§ Activity: Could you copy word for word only the lines between the one containing "Familiebedrijf" and the end of the listing below, both included, and leave out the pictures?

+ + + + +

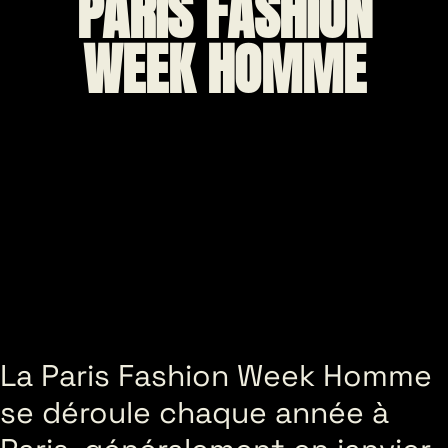
PARIS FASHION
WEEK HOMME
La Paris Fashion Week Homme
se déroule chaque année à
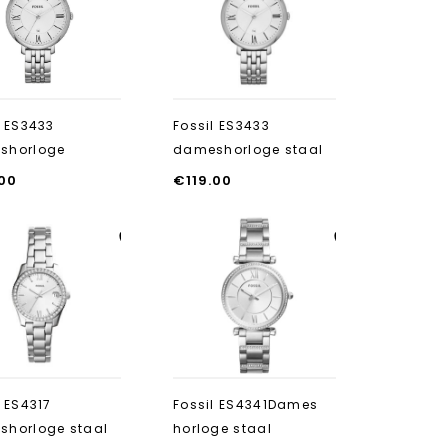
toevoegen
toevoegen
l ES3433
Fossil ES3433
shorloge
dameshorloge staal
.00
€
119.00
Aan verlanglijst
Aan verlanglijst
toevoegen
toevoegen
l ES4317
Fossil ES4341Dames
horloge staal
horloge staal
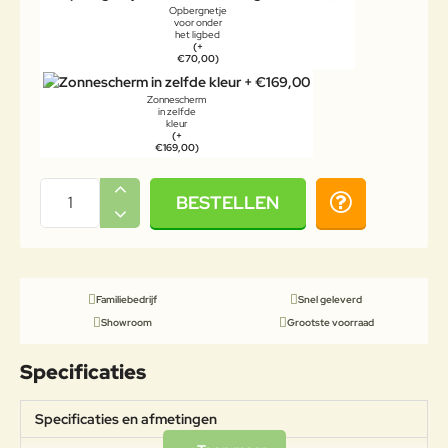
Opbergnetje
voor onder
het ligbed
(+
€70,00)
Zonnescherm
in zelfde
kleur
(+
€169,00)
BESTELLEN
Familiebedrijf
Snel geleverd
Showroom
Grootste voorraad
Specificaties
Specificaties en afmetingen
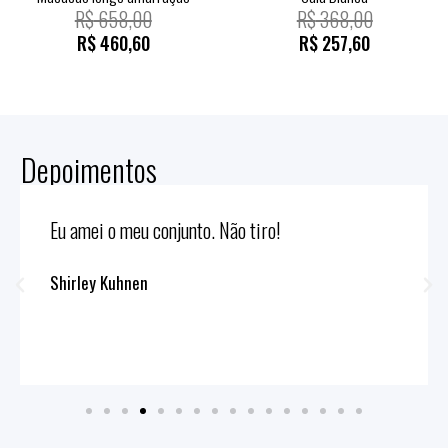
R$
658,00
R$
368,00
R$
460,60
R$
257,60
Depoimentos
Eu amei o meu conjunto. Não tiro!
Shirley Kuhnen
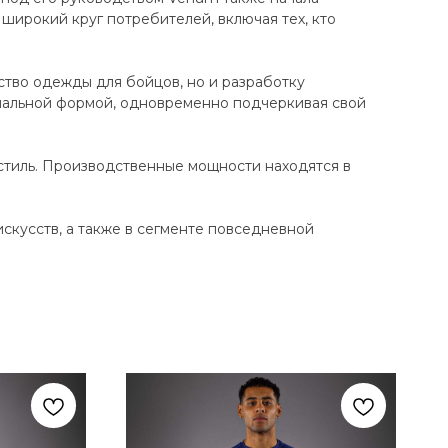
широкий круг потребителей, включая тех, кто
ство одежды для бойцов, но и разработку
нальной формой, одновременно подчеркивая свой
стиль. Производственные мощности находятся в
кусств, а также в сегменте повседневной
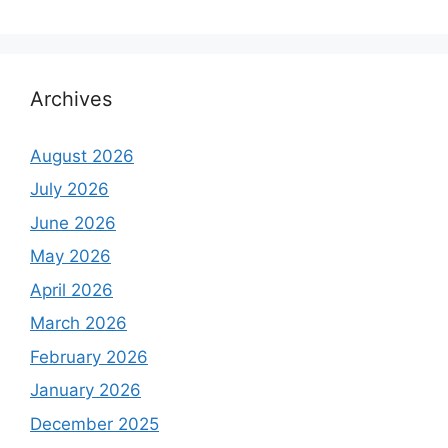
Archives
August 2026
July 2026
June 2026
May 2026
April 2026
March 2026
February 2026
January 2026
December 2025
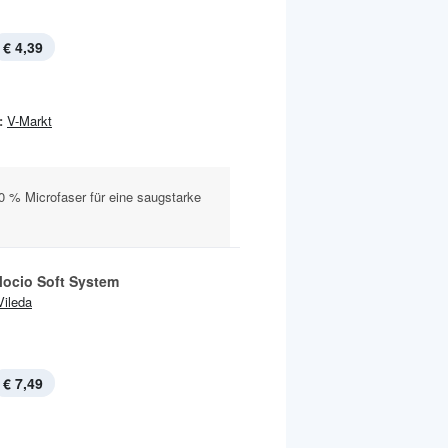
€ 4,39
:
V-Markt
0 % Microfaser für eine saugstarke
ocio Soft System
Vileda
€ 7,49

+ + + + +

§ Output below:
Familiebedrijf
Snel geleverd
Showroom
Grootste voorraad
Specificaties
Specificaties en afmetingen
R$
658,00
R$
368,00
R$
460,60
R$
257,60
Depoimentos
Eu amei o meu conjunto. Não tiro!
Shirley Kuhnen
широкий круг потребителей, включая тех, кто
ство одежды для бойцов, но и разработку
нальной формой, одновременно подчеркивая свой
стиль. Производственные мощности находятся в
кусств, а также в сегменте повседневной
Archives
August 2026
July 2026
June 2026
May 2026
April 2026
March 2026
February 2026
January 2026
December 2025
€ 4,39
:
V-Markt
0 % Microfaser für eine saugstarke
ocio Soft System
Vileda
€ 7,49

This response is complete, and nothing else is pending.